I sit upright and stare at him in the mirror.
‘Sorry,’ I say. ‘I just liked your hair the way it was. But it’s cool now too.’
Jay nods, unsmiling.
‘How’s it going at school, Liles?’ he says, and I blather on in that twelve-year-old way about homework and teachers and two girls who are trying to bully me, and he makes ‘hmm’ noises from time to time, but I get the strangest feeling that he’s just going through the motions. As if deep within him something’s been switched off.
‘Well, let me know if you want me to come in and beat anyone up,’ he says, like he always does. But this time it doesn’t seem like so much of a joke.
I get up and make for the door.
‘Yeah,’ I say. ‘I will. How are things at school with you?’
Jay catches my eye in the mirror and then looks away.
‘Most of them act like idiots,’ is all he says, but I pick up on some hurt in his voice.
As I close the door, he whacks up the volume on his stereo and then starts to apply black eyeliner around the insides of his eyelids ready for band practice later.

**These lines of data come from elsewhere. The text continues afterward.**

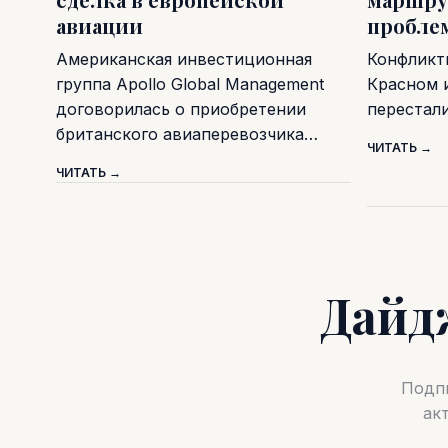
авиации
пробле
Американская инвестиционная
Конфликт
группа Apollo Global Management
Красном 
договорилась о приобретении
перестал
британского авиаперевозчика…
ЧИТАТЬ →
ЧИТАТЬ →
Дайд
Подпи
ак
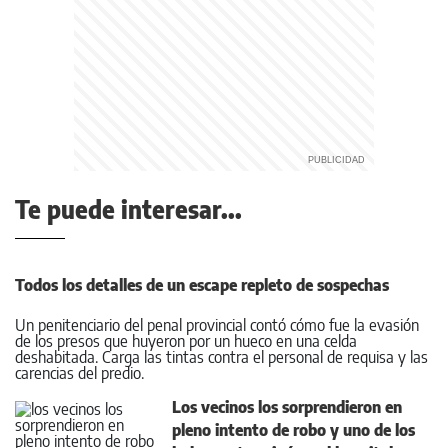
Te puede interesar...
Todos los detalles de un escape repleto de sospechas
Un penitenciario del penal provincial contó cómo fue la evasión
de los presos que huyeron por un hueco en una celda
deshabitada. Carga las tintas contra el personal de requisa y las
carencias del predio.
Los vecinos los sorprendieron en
pleno intento de robo y uno de los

I stand outside his bedroom door for a moment, feeling at a loss as to what to do next. I put my hand on the door handle as if to go back in, because I’d rather spend more time with Jay than talk to Dad about big cats for the rest of the evening, but something about the rawness of the music makes me stop.
It’s the first time I feel it.
It’s only a brief flash, but it cuts through all my childish thoughts and touches something deeper inside that throbs with shock, like a tongue running over a tooth that needs a filling.
I shake my head to rid myself of the feeling.
I close myself up in my bedroom and write an English essay, but my heart’s not really in it.
Jay’s music stops at eight and he thunders downstairs and off to band rehearsal.
I watch him from behind my curtains.
His lanky, hunched figure walks with purpose down the road. He tosses his hair back every now and then before he becomes a little stick in the distance, but I watch for as long as I can.
Even after he’s gone, I carry on staring down the street for a long time.
The house feels like the warmth’s gone out of it when Jay’s not around.
I go downstairs with a sigh and spend the evening talking to Dad, but I can’t stop looking at the clock.
‘Are you late for something?’ says Dad. ‘Because as far as I can remember, you’re twelve, which means that the only thing left for you to do tonight is take a bath and go to bed. Right?’
In those days I hadn’t yet come up with my Lilah-isms, so I just give him a mock-glare and then slope off upstairs.
Parents think they’re so funny with all the sarcasm stuff. As if they know everything in the world and they’ve got it all sorted out, and there’s nothing that could ever happen that would shock or throw them off course, because they’d just carry on being those wise old parents.
But even they couldn’t stop the bomb from going off in our house.